Hands up if you read this title and immediately answered, "ESTP!" I know I did. These types are renowned for being high-adrenaline risk takers who live life in the fast lane. If there is a type that's the most likely to zoom down the face of an active volcano on a plank of reinforced plywood, it's surely the ESTP.

So, imagine my surprise when I did some digging and decided that, when it comes to risk-taking, ESTPs are outgunned by a couple of other personality types. They may be reckless, but these guys are cowards when it comes to taking risks consistently and living their entire lives outside the comfort zone.

Intrigued? Here's what's going on....


What does taking risks mean, anyway?

It's easy to associate risk with putting yourself in extreme physical hazard, like heli-skiing or big wave surfing but, actually, risks are of different types and happen in different situations. Some risks you might not even recognize as such because they are part of our everyday lives. For example:

Stepping outside your comfort zone and becoming more courageous in your choices is taking a risk because there's a hint of failure attached to the idea. Some people have an insatiable curiosity to try different things, from eating in a new restaurant to switching jobs every couple of years. Others avoid novelty as much as possible and prefer routine.

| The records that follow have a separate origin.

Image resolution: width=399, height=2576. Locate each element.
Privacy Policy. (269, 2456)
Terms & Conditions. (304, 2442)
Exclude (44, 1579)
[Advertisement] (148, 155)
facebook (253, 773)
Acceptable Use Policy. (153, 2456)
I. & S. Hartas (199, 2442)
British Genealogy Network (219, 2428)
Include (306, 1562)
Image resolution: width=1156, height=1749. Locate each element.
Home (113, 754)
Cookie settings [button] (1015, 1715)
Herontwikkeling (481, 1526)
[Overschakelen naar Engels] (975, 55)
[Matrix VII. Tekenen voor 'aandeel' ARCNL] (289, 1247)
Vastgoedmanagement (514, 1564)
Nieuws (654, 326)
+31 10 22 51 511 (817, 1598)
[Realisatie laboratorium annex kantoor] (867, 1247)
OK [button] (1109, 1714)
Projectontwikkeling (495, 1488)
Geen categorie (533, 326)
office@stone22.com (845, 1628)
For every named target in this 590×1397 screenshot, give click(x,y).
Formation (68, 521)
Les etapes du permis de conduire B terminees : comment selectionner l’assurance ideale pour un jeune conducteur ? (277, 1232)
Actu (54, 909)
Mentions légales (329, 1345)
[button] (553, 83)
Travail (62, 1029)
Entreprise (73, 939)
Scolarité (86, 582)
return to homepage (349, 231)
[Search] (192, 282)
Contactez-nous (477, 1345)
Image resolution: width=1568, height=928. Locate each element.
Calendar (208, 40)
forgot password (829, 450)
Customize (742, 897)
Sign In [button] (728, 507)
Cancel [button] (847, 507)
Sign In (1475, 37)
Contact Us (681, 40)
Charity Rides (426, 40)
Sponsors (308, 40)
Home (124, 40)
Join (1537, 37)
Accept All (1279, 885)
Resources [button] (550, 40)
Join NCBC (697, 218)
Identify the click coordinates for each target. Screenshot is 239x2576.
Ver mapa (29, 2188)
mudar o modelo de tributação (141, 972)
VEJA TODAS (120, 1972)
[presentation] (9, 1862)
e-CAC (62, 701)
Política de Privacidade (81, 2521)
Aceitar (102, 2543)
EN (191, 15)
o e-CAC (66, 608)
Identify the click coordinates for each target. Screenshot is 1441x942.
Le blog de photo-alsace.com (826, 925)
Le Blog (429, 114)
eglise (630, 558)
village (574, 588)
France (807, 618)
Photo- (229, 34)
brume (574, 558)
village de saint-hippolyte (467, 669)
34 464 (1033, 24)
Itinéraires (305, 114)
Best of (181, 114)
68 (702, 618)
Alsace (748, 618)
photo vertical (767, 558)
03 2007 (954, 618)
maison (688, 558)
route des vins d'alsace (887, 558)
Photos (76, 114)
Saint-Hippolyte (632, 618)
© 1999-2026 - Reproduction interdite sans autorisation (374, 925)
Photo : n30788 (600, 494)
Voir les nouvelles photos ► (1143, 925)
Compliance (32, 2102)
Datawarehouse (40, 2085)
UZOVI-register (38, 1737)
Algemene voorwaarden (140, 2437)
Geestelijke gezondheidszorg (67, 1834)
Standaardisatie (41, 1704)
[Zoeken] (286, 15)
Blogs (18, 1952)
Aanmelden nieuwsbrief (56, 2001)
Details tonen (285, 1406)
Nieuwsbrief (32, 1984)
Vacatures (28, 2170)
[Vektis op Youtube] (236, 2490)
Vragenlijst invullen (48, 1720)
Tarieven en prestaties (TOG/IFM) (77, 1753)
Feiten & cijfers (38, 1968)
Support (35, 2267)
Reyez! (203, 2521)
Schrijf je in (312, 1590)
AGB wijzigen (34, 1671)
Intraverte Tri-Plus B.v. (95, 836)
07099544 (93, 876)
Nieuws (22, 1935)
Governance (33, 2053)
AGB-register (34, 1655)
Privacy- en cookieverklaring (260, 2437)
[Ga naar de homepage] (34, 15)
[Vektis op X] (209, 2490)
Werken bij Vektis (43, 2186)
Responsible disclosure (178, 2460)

Choosing one opportunity over another is taking a risk because you're putting your faith in a single outcome. By deciding to commit your time and energy to one opportunity, you risk missing a better opportunity and getting uncertain results.

Taking the road less travelled is taking a risk because not everyone will appreciate the value of your choices. When you follow your own path, you stop people-pleasing. Some people may not handle that you're operating on your own terms and you risk closing the door on certain relationships.

Doing anything that could lead to perilous results is definitely taking a risk, and most of us will do this only if the results are worth the risk. We all have different levels of analysis, though, such that one person's calculated risk is another person's foolish one.